Sunday, December 01, 2013

SEC Chair White Explains Staff Study of Accredited Investor Definition to Rep. McHenry

In a letter to House oversight committee chairs, SEC Chair Mary Jo White said that the Commission staff has begun a comprehensive review of the accredited investor definition. The review will encompass, among other things, the question of whether net worth and annual income should be used as tests to determine whether a natural person is an accredited investor. As part of that review, SEC staff also plans to consider and independently evaluate alternative criteria for the accredited investor definition suggested by the public and other interested parties. Once the review is completed, said the chair, the SEC will consider whether to change the definition through the notice and comment rulemaking process. As part of that process, pledged the chair, the SEC would engage in a thorough economic analysis of the impacts of various approaches to defining accredited investor.

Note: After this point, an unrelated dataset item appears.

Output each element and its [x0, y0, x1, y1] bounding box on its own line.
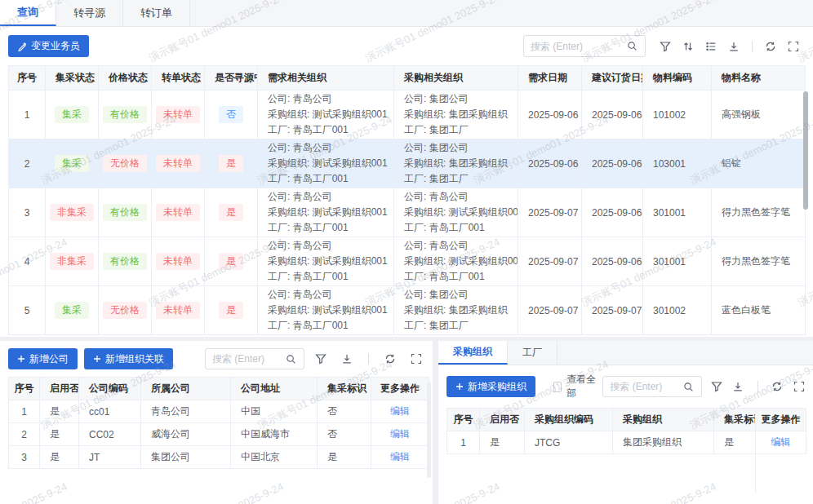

Chair White’s  letter was in response to an earlier letter from Rep. Scott Garrett (R-N.J.), chair of the House Capital Markets Subcommittee and Rep. Patrick McHenry (R-N.C.), chair of the Oversight and Investigations Subcommittee of the House Financial Services Committee.

Section 413 of the Dodd-Frank Act requires the SEC to undertake a review of the accredited investor definition in its entirety as it relates to natural persons four years after enactment. Chair White expects that the review the staff is undertaking and the feedback received through that process will inform the Commission's consideration of whether or not to change the definition.

The SEC chair responded to a number of specific questions asked by Chairmen Garrett and McHenry. The House oversight chairs contended that permitting sophisticated investors, such as certified public accountants (CPAs) and chartered financial analysts (CFAs) to participate in private investment opportunities would improve information dissemination and analysis surrounding such opportunities. By excluding these highly trained financial professionals from investing in certain offerings, unless they meet wealth or income tests, the chairs wondered if the SEC is placing accredited investors at risk. They also wondered whether the review of investments by trained professionals with vested interests would help reveal problems of an issuer.

Chair White responded that professional certifications, such as a CPA or a CFA, are among the possible supplemental or alternative criteria for qualifying as an accredited investor that SEC staff will consider as part of its review. Such a certification, she acknowledged, may position an individual to be able to analyze more comprehensively a company's financial condition and results of operations. The question of whether those with certain licenses, including CPAs, CFAs, and securities licenses or degrees, should provide an independent basis to qualify as an accredited investor will be part of the staff’s review.

Analysis of the income levels of various licensed professions may help to evaluate the marginal impacts, including the impact on capital formation, of allowing for this type of qualification when compared to the current population of accredited investors. For example, certain licensed individuals may already qualify as accredited investors because of their income or net worth. White also noted that the inclusion of more financially sophisticated investors in the definition of accredited investor should increase the extent of the expert review of issuances.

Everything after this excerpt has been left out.